Your goal
Pick out each line with the word "Indra" from the material that follows.

Exercise material
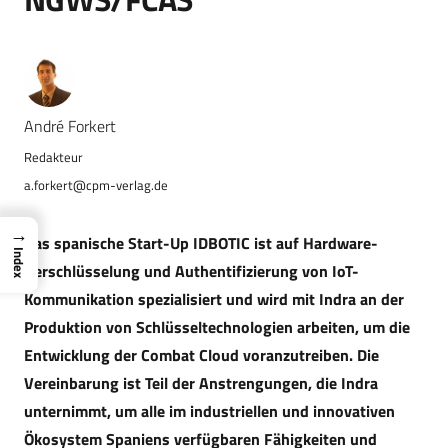
André Forkert
a.forkert@cpm-verlag.de
→
Das spanische Start-Up IDBOTIC ist auf Hardware-
Index
Verschlüsselung und Authentifizierung von IoT-
Kommunikation spezialisiert und wird mit Indra an der
Produktion von Schlüsseltechnologien arbeiten, um die
Entwicklung der Combat Cloud voranzutreiben. Die
Vereinbarung ist Teil der Anstrengungen, die Indra
unternimmt, um alle im industriellen und innovativen
Ökosystem Spaniens verfügbaren Fähigkeiten und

Answer box
Kommunikation spezialisiert und wird mit Indra an der
Vereinbarung ist Teil der Anstrengungen, die Indra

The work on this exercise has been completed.